Além disso, existe algo tragicamente cômico em assistir a um país ser responsável por invasões militares e bloqueios econômicos ao redor do globo em “prol da democracia” enquanto não confiam nem em si mesmos.
Este próximo trecho foi retirado de uma página específica da agência, a página chama-se “Top 10 CIA myths – 10 maiores mitos sobre a CIA”. Logo no primeiro parágrafo, eles escrevem: “Por orientação do presidente na Ordem Executiva 12333 de 1981 e de acordo com os procedimentos aprovados pelo Procurador-Geral, a CIA está restringida na coleta de informações de inteligência dirigidas contra cidadãos norte-americanos. A coleta é permitida apenas para fins de inteligência autorizados; por exemplo, se houver motivos para acreditar que um indivíduo esteja envolvido em espionagem ou atividades terroristas internacionais.”. Logo, lendo este trecho e assimilando com tudo citado hoje, ficamos com alguns questionamentos. Sendo eles: Todos os alvos deste tipo de espionagem eram criminosos ou ao menos criminosos em potencial? Quem pôde qualificar e decidir isso? Baseado em quais critérios? Como podemos verificar quem foi responsável por essa análise e por esse processo decisivo?

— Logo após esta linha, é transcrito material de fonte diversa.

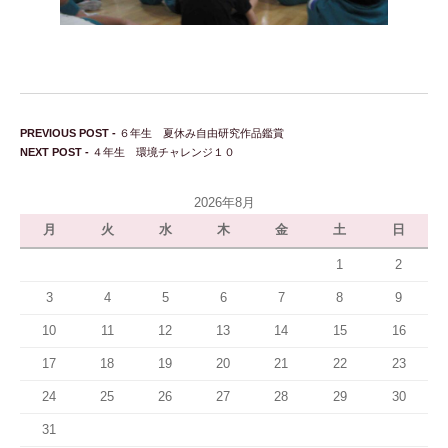
投稿ナビゲーション
Previous post:
PREVIOUS POST -
６年生 夏休み自由研究作品鑑賞
Next post:
NEXT POST -
４年生 環境チャレンジ１０
2026年8月
月
火
水
木
金
土
日
1
2
3
4
5
6
7
8
9
10
11
12
13
14
15
16
17
18
19
20
21
22
23
24
25
26
27
28
29
30
31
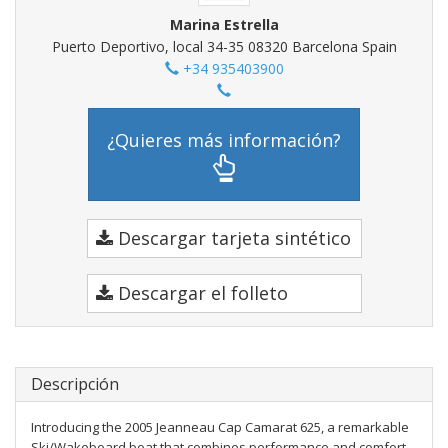
Marina Estrella
Puerto Deportivo, local 34-35 08320 Barcelona Spain
+34 935403900
¿Quieres más información?
Descargar tarjeta sintético
Descargar el folleto
Descripción
Introducing the 2005 Jeanneau Cap Camarat 625, a remarkable
Ski/Wakeboard boat that combines performance and comfort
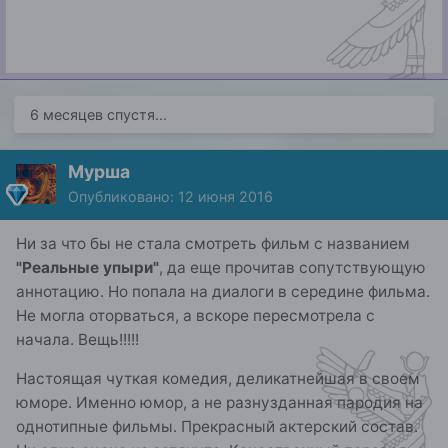
6 месяцев спустя...
Мурша
Опубликовано:
12 июня 2016
Ни за что бы не стала смотреть фильм с названием
"Реальные упыри"
, да еще прочитав сопутствующую
аннотацию. Но попала на диалоги в середине фильма.
Не могла оторваться, а вскоре пересмотрела с
начала. Вещь!!!!!
Настоящая чуткая комедия, деликатнейшая в своем
юморе. Именно юмор, а не разнузданная пародия на
однотипные фильмы. Прекрасный актерский состав.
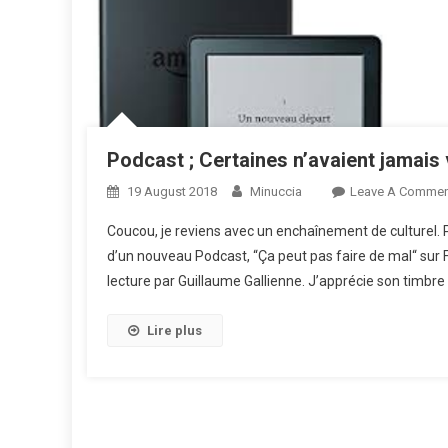
Podcast ; Certaines n’avaient jamais v
19 August 2018
Minuccia
Leave A Commen
Coucou, je reviens avec un enchaînement de culturel. 
d’un nouveau Podcast, “Ça peut pas faire de mal“ sur 
lecture par Guillaume Gallienne. J’apprécie son timbre d
Lire plus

Provavelmente não teremos respostas para essas perguntas propostas, mesmo três anos após os vazamentos. Entretanto, mais uma vez vemos a clara importância do WikiLeaks na divulgação desse tipo de informação em prol da real democratização do conhecimento, da informação e do saber.

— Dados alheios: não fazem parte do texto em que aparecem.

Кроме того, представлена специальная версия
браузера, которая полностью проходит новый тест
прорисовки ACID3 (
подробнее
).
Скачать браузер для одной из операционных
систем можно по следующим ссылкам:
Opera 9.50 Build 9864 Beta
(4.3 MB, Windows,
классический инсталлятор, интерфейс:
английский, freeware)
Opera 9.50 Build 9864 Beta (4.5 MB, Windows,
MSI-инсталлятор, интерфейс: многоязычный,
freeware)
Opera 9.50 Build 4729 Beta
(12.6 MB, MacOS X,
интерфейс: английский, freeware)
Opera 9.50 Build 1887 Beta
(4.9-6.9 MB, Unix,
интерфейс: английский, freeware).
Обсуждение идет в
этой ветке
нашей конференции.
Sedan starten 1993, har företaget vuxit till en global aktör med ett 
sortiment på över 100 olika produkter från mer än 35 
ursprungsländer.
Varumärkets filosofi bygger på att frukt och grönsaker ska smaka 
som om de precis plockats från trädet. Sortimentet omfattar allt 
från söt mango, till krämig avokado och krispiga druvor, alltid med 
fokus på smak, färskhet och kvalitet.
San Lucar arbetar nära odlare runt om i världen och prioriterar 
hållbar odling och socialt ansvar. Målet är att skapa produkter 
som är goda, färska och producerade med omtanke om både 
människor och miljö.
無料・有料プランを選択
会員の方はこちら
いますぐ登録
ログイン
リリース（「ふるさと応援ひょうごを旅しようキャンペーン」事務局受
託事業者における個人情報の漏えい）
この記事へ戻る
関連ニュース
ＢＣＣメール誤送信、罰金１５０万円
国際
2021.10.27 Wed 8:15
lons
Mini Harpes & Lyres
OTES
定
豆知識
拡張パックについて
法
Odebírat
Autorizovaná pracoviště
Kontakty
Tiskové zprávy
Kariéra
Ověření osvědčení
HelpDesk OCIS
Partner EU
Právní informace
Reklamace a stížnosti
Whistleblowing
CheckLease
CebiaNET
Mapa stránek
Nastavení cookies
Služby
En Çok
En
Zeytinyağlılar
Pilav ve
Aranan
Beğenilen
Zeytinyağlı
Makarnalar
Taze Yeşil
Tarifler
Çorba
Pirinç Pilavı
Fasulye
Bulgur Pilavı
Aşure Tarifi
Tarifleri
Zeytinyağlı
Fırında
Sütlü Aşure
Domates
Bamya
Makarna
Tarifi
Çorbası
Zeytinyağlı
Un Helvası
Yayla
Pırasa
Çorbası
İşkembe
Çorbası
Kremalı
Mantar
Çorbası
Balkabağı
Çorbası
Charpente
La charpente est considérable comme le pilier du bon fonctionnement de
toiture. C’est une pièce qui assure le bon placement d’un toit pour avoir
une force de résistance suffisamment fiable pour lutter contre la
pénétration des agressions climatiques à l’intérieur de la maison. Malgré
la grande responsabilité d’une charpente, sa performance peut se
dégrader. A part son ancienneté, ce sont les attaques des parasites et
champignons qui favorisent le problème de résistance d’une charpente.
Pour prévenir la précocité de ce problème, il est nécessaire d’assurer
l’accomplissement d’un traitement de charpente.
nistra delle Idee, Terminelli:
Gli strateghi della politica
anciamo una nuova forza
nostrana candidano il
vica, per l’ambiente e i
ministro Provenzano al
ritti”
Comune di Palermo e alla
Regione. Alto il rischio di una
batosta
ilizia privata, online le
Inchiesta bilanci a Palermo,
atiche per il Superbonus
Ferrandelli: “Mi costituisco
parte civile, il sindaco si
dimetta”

Ao longo de 14 anos de existência, diversos vazamentos proporcionados pelo WikiLeaks mostraram ao mundo, erros, espionagens e até crimes cometidos por diversas nações ao redor do mundo. Dez anos atrás, descobrimos os crimes cometidos pelo exército norte-americano nas guerras do Iraque e do Afeganistão, descobrimos que o Brasil negava refugiados de Guantánamo durante a gestão de Lula e que a empresa Shell se infiltrou em diversos cargos de algo escalão no governo da Nigéria.
Sim, a simples existência de todas essas informações é extremamente deprimente. Nenhum de nós gostaria de imaginar a possibilidade de, algum dia, virarmos alvos de nosso próprio país, muito menos sem estarmos cientes disso. Porém, em um mundo constantemente polarizado e com imensos problemas, é necessário compreender que isso acontece – mesmo sendo errado – e possuir fontes, arquivos e documentos que expliquem ao povo o que governos, agências e personalidades públicas não querem – ou não conseguem – explicar.